**DATASET:**
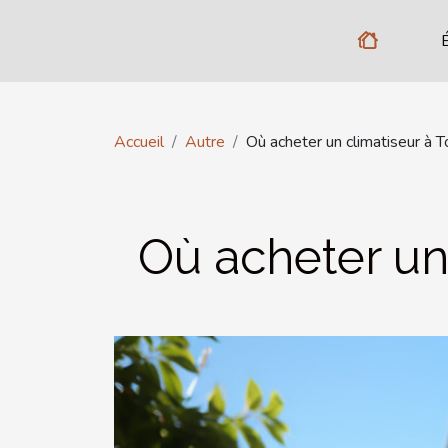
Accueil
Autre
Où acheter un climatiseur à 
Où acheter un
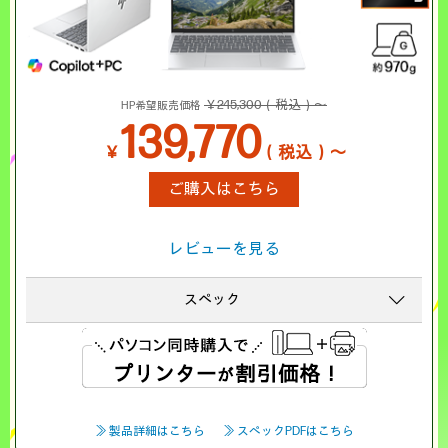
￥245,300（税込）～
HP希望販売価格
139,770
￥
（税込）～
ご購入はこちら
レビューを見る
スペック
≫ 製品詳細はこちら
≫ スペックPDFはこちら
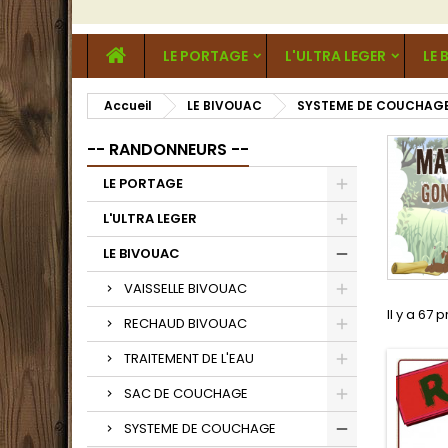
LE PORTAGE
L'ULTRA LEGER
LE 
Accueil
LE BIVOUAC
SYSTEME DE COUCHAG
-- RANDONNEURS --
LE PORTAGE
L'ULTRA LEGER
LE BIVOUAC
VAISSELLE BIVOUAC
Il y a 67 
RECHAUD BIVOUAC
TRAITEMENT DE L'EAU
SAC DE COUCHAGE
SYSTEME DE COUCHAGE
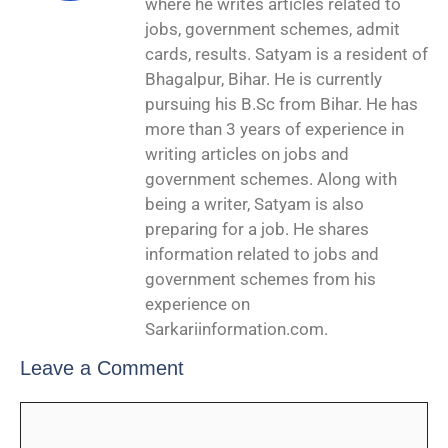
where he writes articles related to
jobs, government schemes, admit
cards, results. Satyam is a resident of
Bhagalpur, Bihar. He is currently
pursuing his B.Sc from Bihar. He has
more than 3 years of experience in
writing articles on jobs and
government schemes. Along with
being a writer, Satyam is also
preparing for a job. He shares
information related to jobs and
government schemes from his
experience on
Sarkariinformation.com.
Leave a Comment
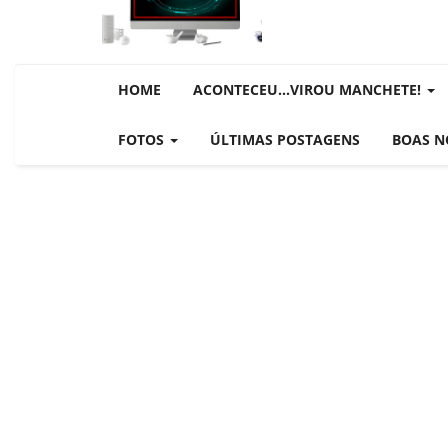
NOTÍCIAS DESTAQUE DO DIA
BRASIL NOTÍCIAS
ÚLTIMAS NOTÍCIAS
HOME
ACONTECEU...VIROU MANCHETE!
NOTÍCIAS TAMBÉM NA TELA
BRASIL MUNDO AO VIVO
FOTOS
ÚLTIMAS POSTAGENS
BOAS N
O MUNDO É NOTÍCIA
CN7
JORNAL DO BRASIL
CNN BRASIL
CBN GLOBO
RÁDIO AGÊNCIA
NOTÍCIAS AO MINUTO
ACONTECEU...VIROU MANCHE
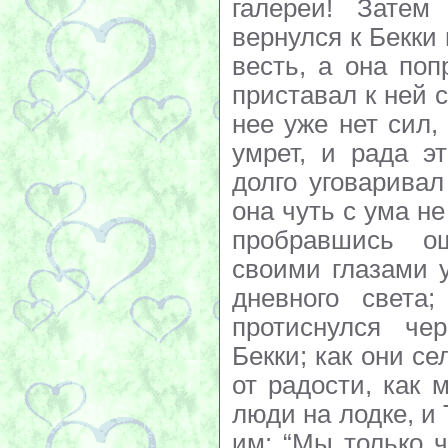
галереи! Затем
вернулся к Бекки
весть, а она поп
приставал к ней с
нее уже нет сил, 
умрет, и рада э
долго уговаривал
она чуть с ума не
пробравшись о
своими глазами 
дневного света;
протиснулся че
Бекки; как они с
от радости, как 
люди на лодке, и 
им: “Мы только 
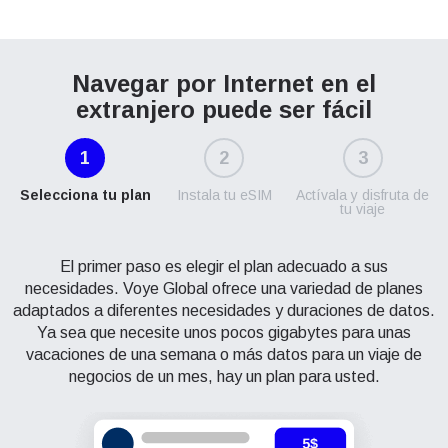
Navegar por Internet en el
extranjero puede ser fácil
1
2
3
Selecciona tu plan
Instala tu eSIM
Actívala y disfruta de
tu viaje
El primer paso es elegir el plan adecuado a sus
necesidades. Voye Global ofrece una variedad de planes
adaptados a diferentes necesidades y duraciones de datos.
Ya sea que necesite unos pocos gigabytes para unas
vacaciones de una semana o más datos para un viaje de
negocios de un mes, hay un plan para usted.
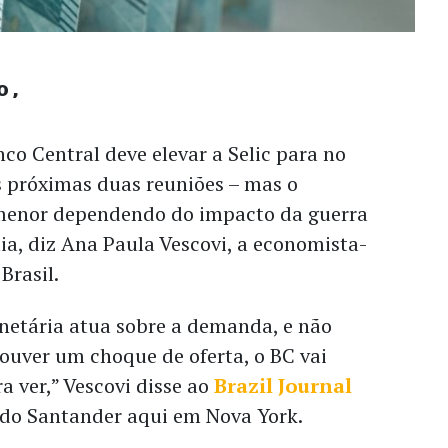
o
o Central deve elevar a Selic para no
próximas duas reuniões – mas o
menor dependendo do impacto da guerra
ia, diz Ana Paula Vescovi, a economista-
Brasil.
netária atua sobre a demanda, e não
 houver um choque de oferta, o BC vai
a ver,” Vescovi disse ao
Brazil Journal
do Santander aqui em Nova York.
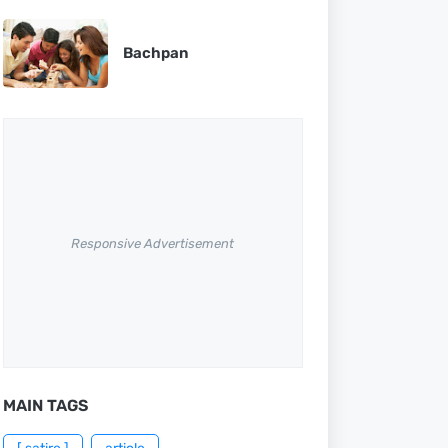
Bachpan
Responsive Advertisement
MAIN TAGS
...
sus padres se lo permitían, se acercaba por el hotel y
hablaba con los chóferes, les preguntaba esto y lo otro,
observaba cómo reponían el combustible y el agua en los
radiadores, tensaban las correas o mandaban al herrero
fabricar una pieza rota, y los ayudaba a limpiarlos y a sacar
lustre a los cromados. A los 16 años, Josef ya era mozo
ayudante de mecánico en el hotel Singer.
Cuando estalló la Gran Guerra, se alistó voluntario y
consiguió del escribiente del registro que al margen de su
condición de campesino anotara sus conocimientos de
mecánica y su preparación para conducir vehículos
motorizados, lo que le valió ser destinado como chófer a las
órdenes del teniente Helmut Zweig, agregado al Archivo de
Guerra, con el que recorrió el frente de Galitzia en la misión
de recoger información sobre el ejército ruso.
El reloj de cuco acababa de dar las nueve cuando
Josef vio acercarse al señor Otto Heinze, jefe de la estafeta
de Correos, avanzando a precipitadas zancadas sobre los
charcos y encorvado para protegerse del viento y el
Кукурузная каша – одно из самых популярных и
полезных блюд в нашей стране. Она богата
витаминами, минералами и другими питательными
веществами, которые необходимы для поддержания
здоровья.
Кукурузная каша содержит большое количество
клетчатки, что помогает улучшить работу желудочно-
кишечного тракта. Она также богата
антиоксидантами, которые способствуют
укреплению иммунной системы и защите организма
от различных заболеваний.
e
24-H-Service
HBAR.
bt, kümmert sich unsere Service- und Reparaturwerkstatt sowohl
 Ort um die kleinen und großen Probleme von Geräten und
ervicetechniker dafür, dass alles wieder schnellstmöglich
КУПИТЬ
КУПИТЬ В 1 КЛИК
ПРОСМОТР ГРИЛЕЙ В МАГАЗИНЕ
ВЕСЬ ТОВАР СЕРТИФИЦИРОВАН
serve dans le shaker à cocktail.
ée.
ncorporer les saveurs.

**WHAT IS EXPECTED:**
Your answer should consist of copies of the lines above that include the string "ÚLTIMAS".

**ANSWER BELOW:**
ÚLTIMAS NOTÍCIAS
ÚLTIMAS POSTAGENS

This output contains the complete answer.